É histórico porque minha família ouviu que eu ia ser um alface, né? E a gente mostrou o contrário. Sou a primeira mulher com paralisia cerebral a se formar na UFPR Litoral, mas eu sei que antes de mim tiveram muitas outras ativistas que trabalharam para que hoje eu conseguisse ser a primeira estudante a me formar no setor.
Esse ano eu também assumi a presidência do Conselho dos Direitos da Pessoa com Deficiência do Paraná, onde estamos trabalhando para a garantia de políticas públicas para essas pessoas, e estou dando aula para a formação de professores em um curso de desenho universal na Universidade Federal do Pampa (Unipampa).
Também continuo estudando sobre inclusão, acessibilidade e capacitismo porque quero me especializar em educação inclusiva. Quero fazer mestrado e doutorado na área para voltar para a universidade. Mas vou voltar como educadora agora.
Quando eu comecei a ter relação sexual, eu fui ao ginecologista pedir um anticoncepcional. E a consulta foi muito estranha. Ele não entendia o que eu queria, não me via como uma paciente capaz de ter vida sexual. Ele relutou muito para me dar o anticoncepcional. Quando pensamos em mulheres com deficiência física, a gente não tem aparelho ginecológico adaptado para fazer um preventivo, para fazer um exame. A mulher já é vulnerável, sofre violência, mas tendo uma deficiência isso é potencializado.
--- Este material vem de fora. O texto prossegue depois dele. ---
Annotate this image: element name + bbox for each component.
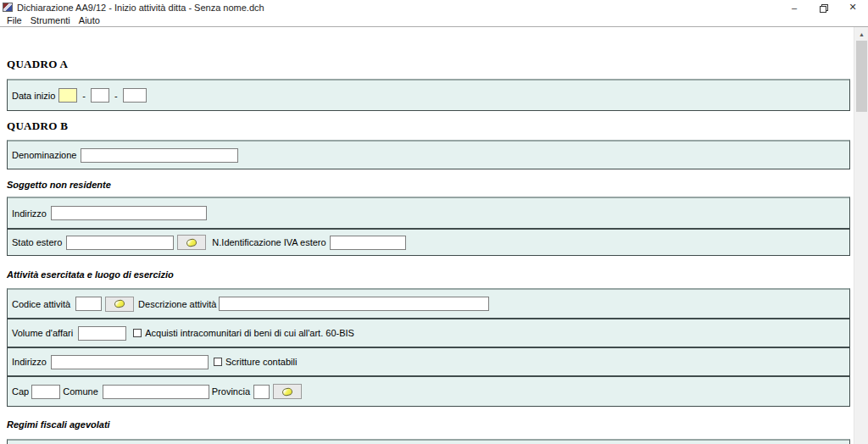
- soggetto-non-residente-heading: Soggetto non residente: [7, 180, 111, 190]
- scrollbar-thumb[interactable]: [856, 41, 867, 112]
- codice-attivita-label: Codice attività: [12, 299, 70, 309]
- data-inizio-day-input[interactable]: [58, 88, 77, 103]
- comune-lookup-button[interactable]: [273, 384, 302, 399]
- indirizzo-attivita-input[interactable]: [51, 355, 209, 369]
- iva-estero-label: N.Identificazione IVA estero: [212, 237, 326, 247]
- quadro-b-heading: QUADRO B: [7, 119, 68, 133]
- menu-item-file[interactable]: File: [3, 15, 26, 25]
- scritture-contabili-label: Scritture contabili: [225, 357, 297, 367]
- title-bar: Dichiarazione AA9/12 - Inizio attività d…: [0, 0, 868, 14]
- window-title: Dichiarazione AA9/12 - Inizio attività d…: [17, 3, 264, 13]
- close-icon: ✕: [849, 2, 856, 13]
- minimize-icon: –: [792, 3, 797, 13]
- lookup-icon: [186, 238, 198, 247]
- provincia-input[interactable]: [253, 385, 270, 399]
- stato-estero-label: Stato estero: [12, 237, 62, 247]
- comune-label: Comune: [63, 386, 98, 397]
- indirizzo-estero-row: Indirizzo: [7, 197, 850, 229]
- cap-comune-provincia-row: Cap Comune Provincia: [7, 376, 850, 407]
- scroll-up-button[interactable]: ▲: [854, 27, 868, 41]
- vertical-scrollbar[interactable]: ▲: [854, 27, 868, 444]
- codice-attivita-lookup-button[interactable]: [105, 297, 134, 312]
- regimi-fiscali-heading: Regimi fiscali agevolati: [7, 419, 110, 430]
- restore-icon: [820, 4, 826, 11]
- regimi-fiscali-panel: [7, 439, 850, 444]
- indirizzo-estero-input[interactable]: [51, 206, 207, 220]
- indirizzo-estero-label: Indirizzo: [12, 208, 47, 219]
- minimize-button[interactable]: –: [785, 1, 804, 14]
- attivita-heading: Attività esercitata e luogo di esercizio: [7, 269, 174, 280]
- denominazione-label: Denominazione: [12, 150, 76, 160]
- volume-affari-input[interactable]: [78, 326, 126, 341]
- codice-attivita-input[interactable]: [75, 297, 102, 311]
- lookup-icon: [281, 387, 292, 397]
- lookup-icon: [114, 299, 125, 308]
- indirizzo-attivita-label: Indirizzo: [12, 357, 47, 367]
- provincia-label: Provincia: [212, 386, 250, 397]
- iva-estero-input[interactable]: [330, 236, 406, 250]
- quadro-a-heading: QUADRO A: [7, 58, 68, 71]
- indirizzo-attivita-row: Indirizzo Scritture contabili: [7, 347, 850, 376]
- quadro-a-panel: Data inizio - -: [7, 79, 850, 111]
- scroll-up-icon: ▲: [859, 31, 865, 37]
- descrizione-attivita-label: Descrizione attività: [138, 299, 216, 309]
- cap-label: Cap: [12, 386, 29, 397]
- stato-estero-lookup-button[interactable]: [177, 235, 206, 250]
- cap-input[interactable]: [31, 385, 60, 399]
- data-inizio-month-input[interactable]: [91, 88, 109, 103]
- acquisti-intracomunitari-checkbox[interactable]: [133, 329, 142, 337]
- form-content: QUADRO A Data inizio - - QUADRO B Denomi…: [0, 27, 854, 444]
- restore-button[interactable]: [814, 1, 832, 14]
- app-window: Dichiarazione AA9/12 - Inizio attività d…: [0, 0, 868, 444]
- date-separator: -: [82, 91, 86, 101]
- descrizione-attivita-input[interactable]: [219, 297, 489, 311]
- data-inizio-label: Data inizio: [12, 91, 55, 101]
- stato-estero-input[interactable]: [66, 236, 174, 250]
- menu-item-strumenti[interactable]: Strumenti: [26, 15, 75, 25]
- denominazione-input[interactable]: [81, 148, 238, 163]
- scritture-contabili-checkbox[interactable]: [214, 358, 222, 366]
- codice-attivita-row: Codice attività Descrizione attività: [7, 288, 850, 319]
- app-icon: [3, 3, 13, 12]
- comune-input[interactable]: [103, 385, 209, 399]
- volume-affari-row: Volume d'affari Acquisti intracomunitari…: [7, 319, 850, 347]
- data-inizio-year-input[interactable]: [123, 88, 147, 103]
- menu-item-aiuto[interactable]: Aiuto: [75, 15, 104, 25]
- menu-bar: File Strumenti Aiuto: [0, 14, 868, 26]
- acquisti-intracomunitari-label: Acquisti intracomunitari di beni di cui …: [145, 328, 354, 338]
- date-separator: -: [114, 91, 118, 101]
- denominazione-panel: Denominazione: [7, 140, 850, 169]
- close-button[interactable]: ✕: [843, 1, 862, 14]
- stato-estero-row: Stato estero N.Identificazione IVA ester…: [7, 229, 850, 256]
- volume-affari-label: Volume d'affari: [12, 328, 73, 338]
Eu me vejo muito na Frida Kahlo. A Frida era uma mulher com deficiência, mas essa deficiência dela foi apagada historicamente. Também viveu um relacionamento abusivo como eu. Eu não saía desse relacionamento por medo da solidão. Desde muito nova eu ouvia que eu era o castigo dos meninos. A Frida, com toda sua limitação, toda sua saúde precarizada, foi uma mulher à frente do seu tempo. Então eu me vejo muito nela.
Nós, pessoas com deficiência, temos um lema que eu uso muito e carrego comigo: “Nada sobre nós sem nós.” Isso quer dizer que nenhuma política pública, nenhuma decisão sobre a vida das pessoas com deficiência pode ser tomada sem a participação delas. Eu desejo muito enquanto ativista e enquanto mulher com deficiência que as pessoas com deficiência comecem a ocupar os espaços de poder. A academia é um espaço de poder e nem sempre essas pessoas conseguem participar. Então espero que elas se fortaleçam, conheçam seus direitos e vão à luta para garantir nossos direitos.